Stored dataset items

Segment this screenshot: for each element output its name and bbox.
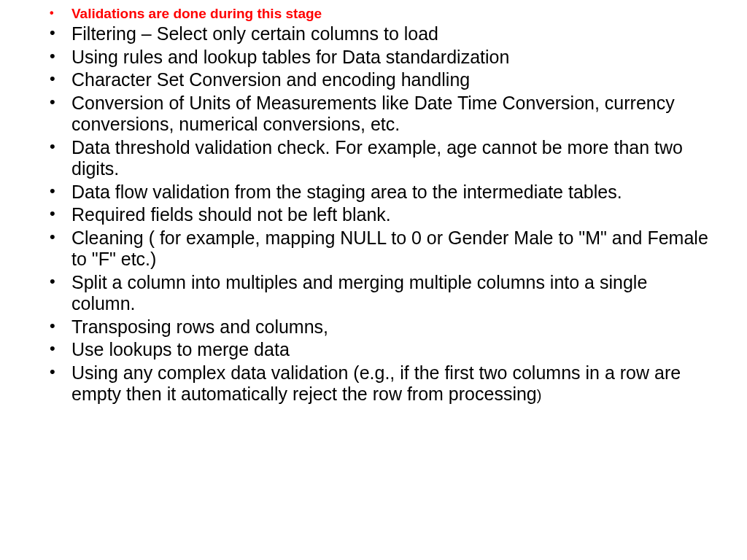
bullet-text: Transposing rows and columns,: [71, 316, 328, 337]
bullet-text: Data flow validation from the staging ar…: [71, 182, 622, 202]
bullet-text: Character Set Conversion and encoding ha…: [71, 69, 470, 90]
bullet-text: Validations are done during this stage: [71, 6, 322, 21]
list-item: Data threshold validation check. For exa…: [36, 137, 711, 180]
bullet-text: Data threshold validation check. For exa…: [71, 137, 683, 179]
list-item: Conversion of Units of Measurements like…: [36, 93, 711, 136]
list-item: Split a column into multiples and mergin…: [36, 272, 711, 315]
list-item: Using any complex data validation (e.g.,…: [36, 362, 711, 405]
bullet-text: Use lookups to merge data: [71, 339, 290, 359]
list-item: Filtering – Select only certain columns …: [36, 23, 711, 45]
bullet-text: Cleaning ( for example, mapping NULL to …: [71, 228, 708, 270]
list-item: Validations are done during this stage: [36, 6, 711, 22]
bullet-tail: ): [537, 387, 542, 403]
list-item: Cleaning ( for example, mapping NULL to …: [36, 228, 711, 271]
list-item: Use lookups to merge data: [36, 339, 711, 361]
bullet-text: Required fields should not be left blank…: [71, 204, 391, 225]
bullet-list: Validations are done during this stage F…: [36, 6, 711, 405]
bullet-text: Using any complex data validation (e.g.,…: [71, 362, 681, 405]
list-item: Using rules and lookup tables for Data s…: [36, 47, 711, 69]
bullet-text: Split a column into multiples and mergin…: [71, 272, 647, 314]
bullet-text: Filtering – Select only certain columns …: [71, 23, 438, 44]
bullet-text: Conversion of Units of Measurements like…: [71, 93, 675, 135]
list-item: Transposing rows and columns,: [36, 316, 711, 338]
list-item: Data flow validation from the staging ar…: [36, 182, 711, 203]
bullet-text: Using rules and lookup tables for Data s…: [71, 47, 509, 67]
list-item: Required fields should not be left blank…: [36, 204, 711, 226]
list-item: Character Set Conversion and encoding ha…: [36, 69, 711, 91]
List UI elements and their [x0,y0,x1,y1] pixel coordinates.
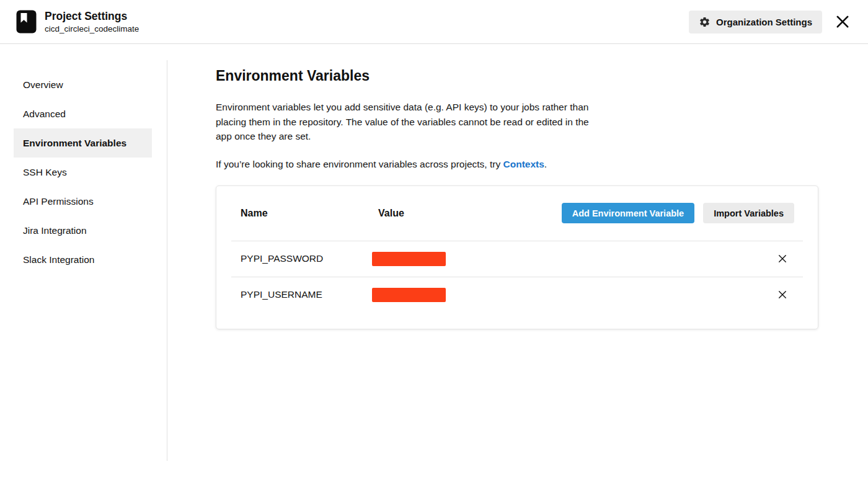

■ How to complete this task ■
Repeat all of the data above word for word, minus the pictures.

■ Answer section ■
Segment this screenshot: for each element output its name and bbox.
bullet-text: Transposing rows and columns,: [71, 316, 328, 337]
bullet-text: Data flow validation from the staging ar…: [71, 182, 622, 202]
bullet-text: Character Set Conversion and encoding ha…: [71, 69, 470, 90]
bullet-text: Validations are done during this stage: [71, 6, 322, 21]
list-item: Data threshold validation check. For exa…: [36, 137, 711, 180]
bullet-text: Data threshold validation check. For exa…: [71, 137, 683, 179]
list-item: Conversion of Units of Measurements like…: [36, 93, 711, 136]
list-item: Split a column into multiples and mergin…: [36, 272, 711, 315]
list-item: Using any complex data validation (e.g.,…: [36, 362, 711, 405]
bullet-text: Use lookups to merge data: [71, 339, 290, 359]
list-item: Filtering – Select only certain columns …: [36, 23, 711, 45]
bullet-text: Cleaning ( for example, mapping NULL to …: [71, 228, 708, 270]
list-item: Validations are done during this stage: [36, 6, 711, 22]
bullet-tail: ): [537, 387, 542, 403]
list-item: Cleaning ( for example, mapping NULL to …: [36, 228, 711, 271]
list-item: Use lookups to merge data: [36, 339, 711, 361]
bullet-text: Required fields should not be left blank…: [71, 204, 391, 225]
bullet-list: Validations are done during this stage F…: [36, 6, 711, 405]
bullet-text: Using any complex data validation (e.g.,…: [71, 362, 681, 405]
list-item: Using rules and lookup tables for Data s…: [36, 47, 711, 69]
bullet-text: Split a column into multiples and mergin…: [71, 272, 647, 314]
bullet-text: Filtering – Select only certain columns …: [71, 23, 438, 44]
bullet-text: Conversion of Units of Measurements like…: [71, 93, 675, 135]
list-item: Transposing rows and columns,: [36, 316, 711, 338]
list-item: Data flow validation from the staging ar…: [36, 182, 711, 203]
bullet-text: Using rules and lookup tables for Data s…: [71, 47, 509, 67]
list-item: Required fields should not be left blank…: [36, 204, 711, 226]
list-item: Character Set Conversion and encoding ha…: [36, 69, 711, 91]
List UI elements and their [x0,y0,x1,y1] pixel coordinates.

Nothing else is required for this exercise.